Xu Congmin, Zhou Man, Xie Zhongjie, Li Mo, Zhu Xi, Zhu Huaiqiu
State Key Laboratory for Turbulence and Complex Systems, Department of Biomedical Engineering, College of Engineering, Peking University, Beijing, 100871, China.
Center for Quantitative Biology, Peking University, Beijing, 100871, China.
BioData Min. 2021 Jan 19;14(1):2. doi: 10.1186/s13040-021-00241-2.
The diagnosis of inflammatory bowel disease (IBD) and discrimination between the types of IBD are clinically important. IBD is associated with marked changes in the intestinal microbiota. Advances in next-generation sequencing (NGS) technology and the improved hospital bioinformatics analysis ability motivated us to develop a diagnostic method based on the gut microbiome.
Using a set of whole-genome sequencing (WGS) data from 349 human gut microbiota samples with two types of IBD and healthy controls, we assembled and aligned WGS short reads to obtain feature profiles of strains and genera. The genus and strain profiles were used for the 16S-based and WGS-based diagnostic modules construction respectively. We designed a novel feature selection procedure to select those case-specific features. With these features, we built discrimination models using different machine learning algorithms.
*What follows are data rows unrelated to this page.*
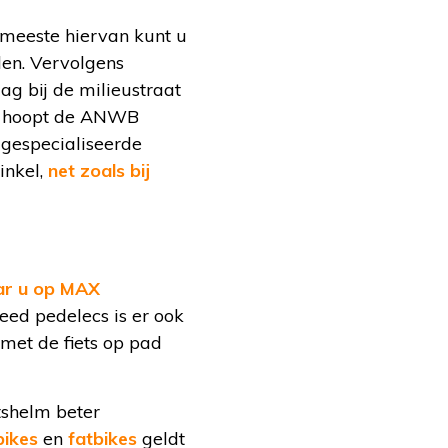
e meeste hiervan kunt u
len. Vervolgens
ag bij de milieustraat
mst hoopt de ANWB
 gespecialiseerde
inkel,
net zoals bij
r u op MAX
eed pedelecs is er ook
 met de fiets op pad
tshelm beter
bikes
en
fatbikes
geldt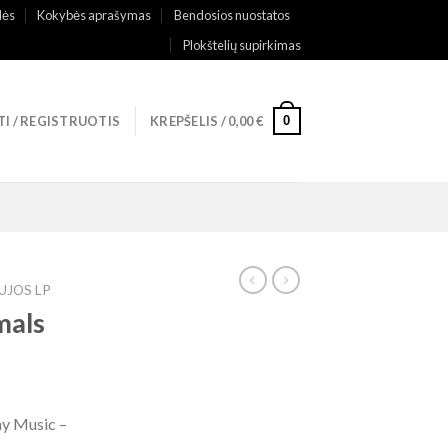
lės
Kokybės aprašymas
Bendosios nuostatos
Plokštelių supirkimas
0
TI / REGISTRUOTIS
KREPŠELIS /
0,00
€
UJOS LP
mals
y Music –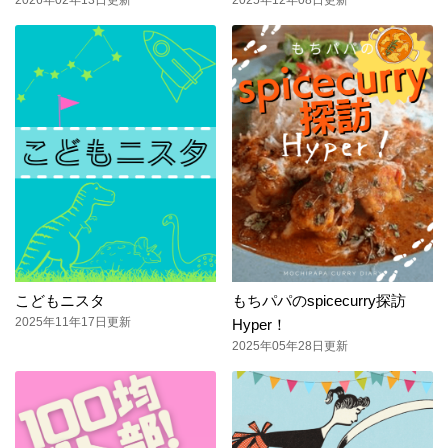
2026年02年13日更新
2025年12年08日更新
こどもニスタ
もちパパのspicecurry探訪
2025年11年17日更新
Hyper！
2025年05年28日更新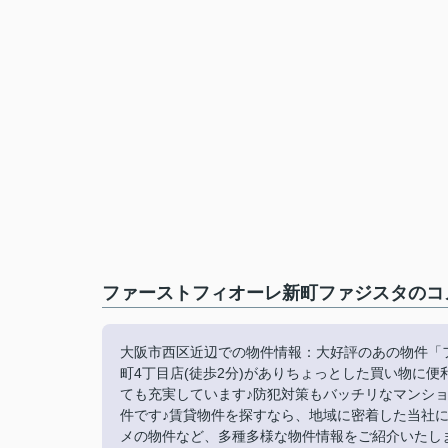
ファーストフィオーレ新町ファジスタのコメ
大阪市西区近辺での物件情報：大好評のあの物件「
町4丁目店(徒歩2分)がありちょっとした買い物に
ても充実しています♪防犯対策もバッチリなマンショ
件です♪賃貸物件を探すなら、地域に密着した当社
メの物件など、多種多様な物件情報をご紹介いたします(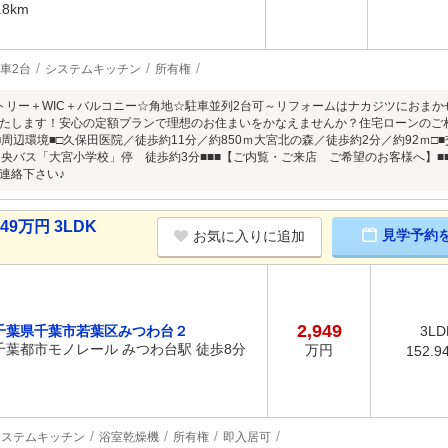
.8km
車2台
システムキッチン
所有権
ントリー＋WIC＋バルコニー☆角地☆駐車並列2台可～リフォームはナカジツにおま
たします！安心の定額プランで理想のお住まいをかなえませんか？住宅ローンのご
■周辺環境■□久保田医院／徒歩約11分／約850ｍ大宮北の森／徒歩約2分／約92ｍ□
中央バス「大宮小学校」停 徒歩約3分■■■【ご内覧・ご来店 ご希望のお客様へ】■
連絡下さい♪
9万円 3LDK
見学予約
お気に入りに追加
2,949
千葉県千葉市若葉区みつわ台２
3LD
千葉都市モノレール みつわ台駅 徒歩8分
万円
152.9
システムキッチン
浴室乾燥機
所有権
即入居可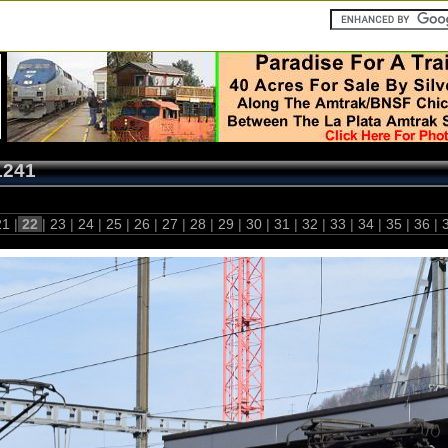
1241
21
|
22
|
23
|
24
|
25
|
26
|
27
|
28
|
29
|
30
|
31
|
32
|
33
|
34
|
35
|
36
|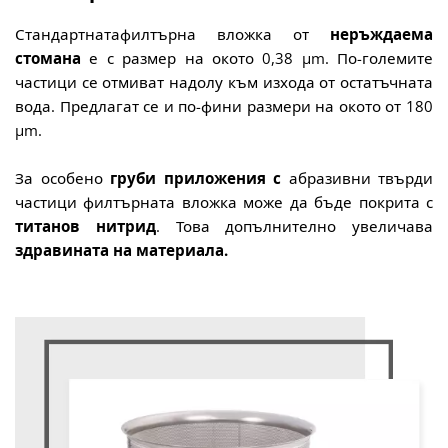
Стандартната
филтърна вложка от
неръждаема
стомана
е с размер на окото 0,38 µm. По-големите
частици се отмиват надолу към изхода от остатъчната
вода. Предлагат се и по-фини размери на окото от 180
µm.
За особено
груби приложения с
абразивни твърди
частици филтърната вложка може да бъде
покрита с
титанов нитрид
.
Това
допълнително
увеличава
здравината на материала.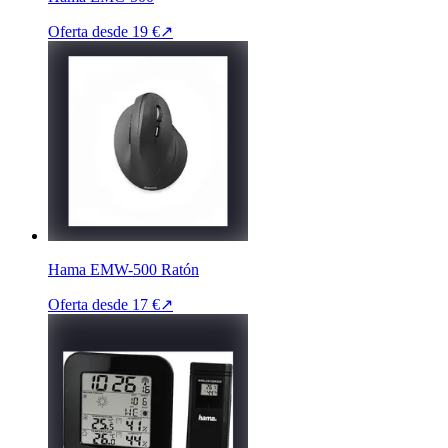
Oferta desde
19 €
↗
Hama EMW-500 Ratón
Oferta desde
17 €
↗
The machine learning algorithm LightGBM outperformed other algorithms in this study and thus was chosen as the core algorithm. Specially, we identified two small sets of biomarkers (strains) separately for the WGS-based health vs IBD module and ulcerative colitis vs Crohn's disease module, which contributed to the optimization of model performance during pre-training. We released LightCUD as an IBD diagnostic program built with LightGBM. The high performance has been validated through five-fold cross-validation and using an independent test data set. LightCUD was implemented in Python and packaged free for installation with customized databases. With WGS data or 16S rRNA sequencing data of gut microbiome samples as the input, LightCUD can discriminate IBD from healthy controls with high accuracy and further identify the specific type of IBD. The executable program LightCUD was released in open source with instructions at the webpage http://cqb.pku.edu.cn/ZhuLab/LightCUD/ . The identified strain biomarkers could be used to study the critical factors for disease development and recommend treatments regarding changes in the gut microbial community.
As the first released human gut microbiome-based IBD diagnostic tool, LightCUD demonstrates a high-performance for both WGS and 16S sequencing data. The strains that either identify healthy controls from IBD patients or distinguish the specific type of IBD are expected to be clinically important to serve as biomarkers.
炎症性肠病(IBD)的诊断以及IBD类型的鉴别在临床上具有重要意义。IBD与肠道微生物群的显著变化相关。下一代测序(NGS)技术的进步以及医院生物信息学分析能力的提高促使我们开发一种基于肠道微生物组的诊断方法。
我们使用了来自349个人类肠道微生物群样本(包括两种类型的IBD和健康对照)的一组全基因组测序(WGS)数据,对WGS短读段进行组装和比对,以获得菌株和属的特征图谱。属和菌株图谱分别用于构建基于16S和基于WGS的诊断模块。我们设计了一种新颖的特征选择程序来选择那些病例特异性特征。利用这些特征,我们使用不同的机器学习算法构建了判别模型。在本研究中,机器学习算法LightGBM的表现优于其他算法,因此被选为核心算法。特别地,我们分别为基于WGS的健康与IBD模块以及溃疡性结肠炎与克罗恩病模块确定了两组小的生物标志物(菌株),这有助于在预训练期间优化模型性能。我们发布了LightCUD,这是一个用LightGBM构建的IBD诊断程序。其高性能已通过五折交叉验证和使用独立测试数据集得到验证。LightCUD用Python实现,并免费打包以便与定制数据库一起安装。以肠道微生物群样本的WGS数据或16S rRNA测序数据作为输入,LightCUD可以高精度地区分IBD与健康对照,并进一步识别IBD的具体类型。可执行程序LightCUD以开源形式发布,并在网页http://cqb.pku.edu.cn/ZhuLab/LightCUD/ 上提供说明。所确定的菌株生物标志物可用于研究疾病发展的关键因素,并根据肠道微生物群落的变化推荐治疗方法。
作为首个发布的基于人类肠道微生物组的IBD诊断工具,LightCUD在WGS和16S测序数据方面均表现出高性能。那些能够区分IBD患者与健康对照或区分IBD具体类型的菌株有望作为生物标志物在临床上具有重要意义。